Work to complete
Below are some entries. Copy each line in them that holds "BODY".
━━━━━━━━
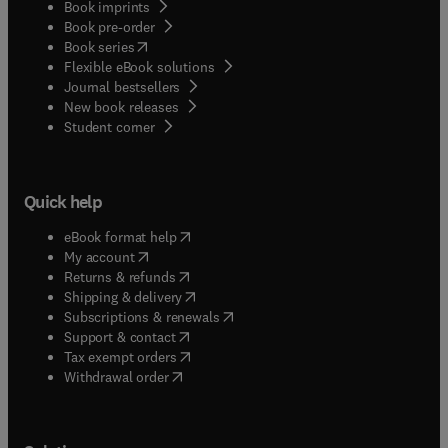
Book imprints
Book pre-order
(
opens in new tab/window
)
Book series
Flexible eBook solutions
Journal bestsellers
New book releases
(
opens in new tab/window
)
Student corner
Quick help
(
opens in new tab/window
)
eBook format help
(
opens in new tab/window
)
My account
(
opens in new tab/window
)
Returns & refunds
(
opens in new tab/window
)
Shipping & delivery
(
opens in new tab/window
)
Subscriptions & renewals
(
opens in new tab/window
)
Support & contact
(
opens in new tab/window
)
Tax exempt orders
Withdrawal order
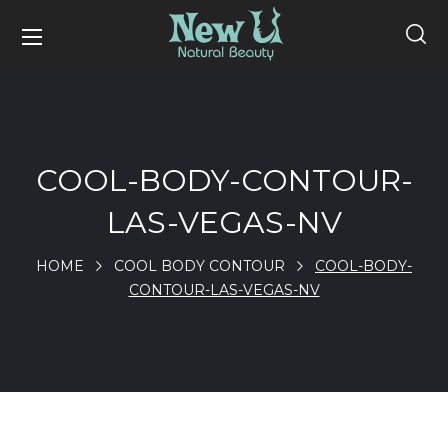
COOL-BODY-CONTOUR-
LAS-VEGAS-NV
HOME
COOL BODY CONTOUR
COOL-BODY-
CONTOUR-LAS-VEGAS-NV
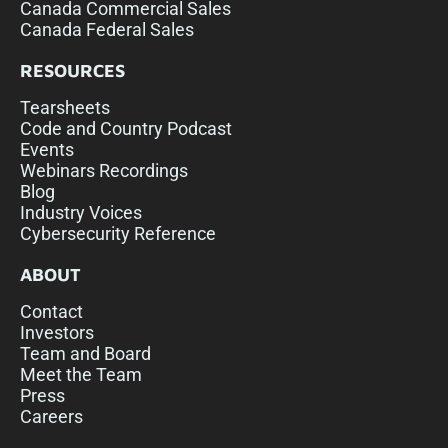
Canada Commercial Sales
Canada Federal Sales
RESOURCES
Tearsheets
Code and Country Podcast
Events
Webinars Recordings
Blog
Industry Voices
Cybersecurity Reference
ABOUT
Contact
Investors
Team and Board
Meet the Team
Press
Careers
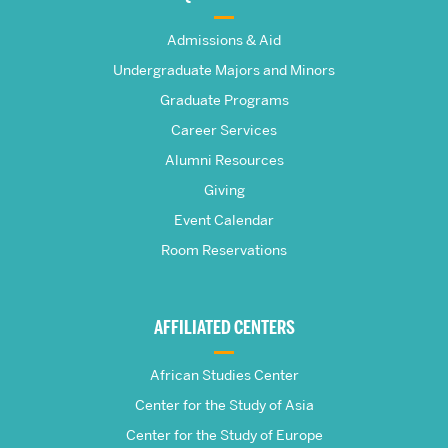
The
Admissions & Aid
Frederick
Undergraduate Majors and Minors
Graduate Programs
S.
Career Services
Pardee
Alumni Resources
Giving
School
Event Calendar
Room Reservations
of
Global
AFFILIATED CENTERS
Studies
African Studies Center
Center for the Study of Asia
Center for the Study of Europe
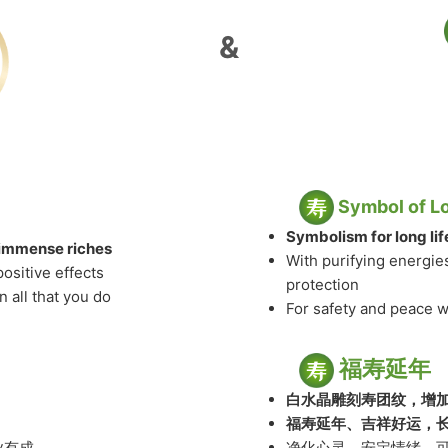
&
Symbol of L
Symbolism for long li
& immense riches
With purifying energie
positive effects
protection
 all that you do
For safety and peace 
福寿延年
白水晶雕刻寿团纹，增
福寿延年、吉祥好运，
业有成
净化心灵，安定情绪，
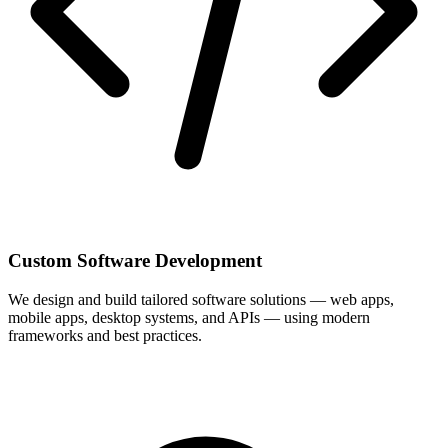
Custom Software Development
We design and build tailored software solutions — web apps,
mobile apps, desktop systems, and APIs — using modern
frameworks and best practices.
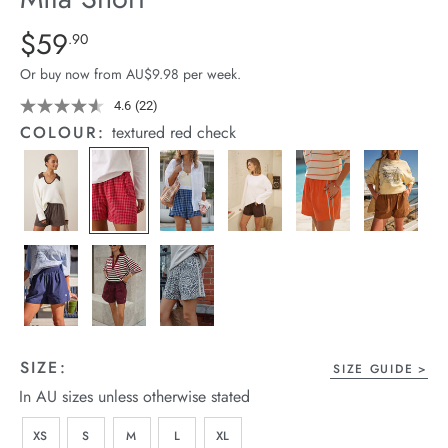
arrel Edit
Details
https://cereslife.com/mila-
$59
Standard Price $59.9
.90
short/1401389-
in Stock
Or buy now from AU$9.98 per week.
28.html
4.6
(22)
Read
22
COLOUR:
textured red check
Reviews.
Same
page
link.
SIZE:
SIZE GUIDE
In AU sizes unless otherwise stated
XS
S
M
L
XL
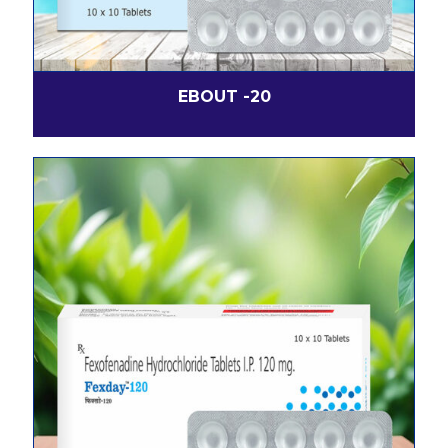
EBOUT -20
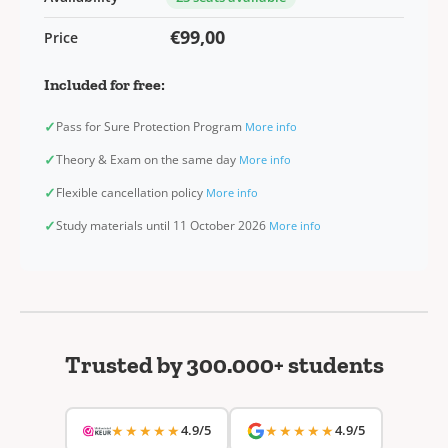
€99,00
Price
Included for free:
✓
Pass for Sure Protection Program
More info
✓
Theory & Exam on the same day
More info
✓
Flexible cancellation policy
More info
✓
Study materials until 11 October 2026
More info
Trusted by 300.000+ students
★★★★★
4.9/5
★★★★★
4.9/5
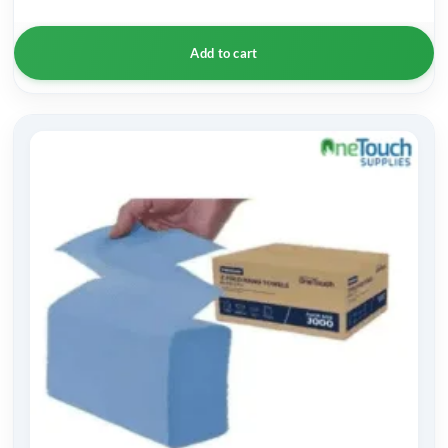
Add to cart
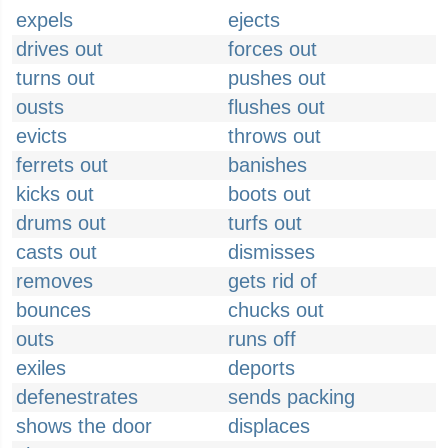
expels
ejects
drives out
forces out
turns out
pushes out
ousts
flushes out
evicts
throws out
ferrets out
banishes
kicks out
boots out
drums out
turfs out
casts out
dismisses
removes
gets rid of
bounces
chucks out
outs
runs off
exiles
deports
defenestrates
sends packing
shows the door
displaces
━━━━━━━━
Exercise answer
COOL-BODY-CONTOUR-
COOL BODY CONTOUR
COOL-BODY-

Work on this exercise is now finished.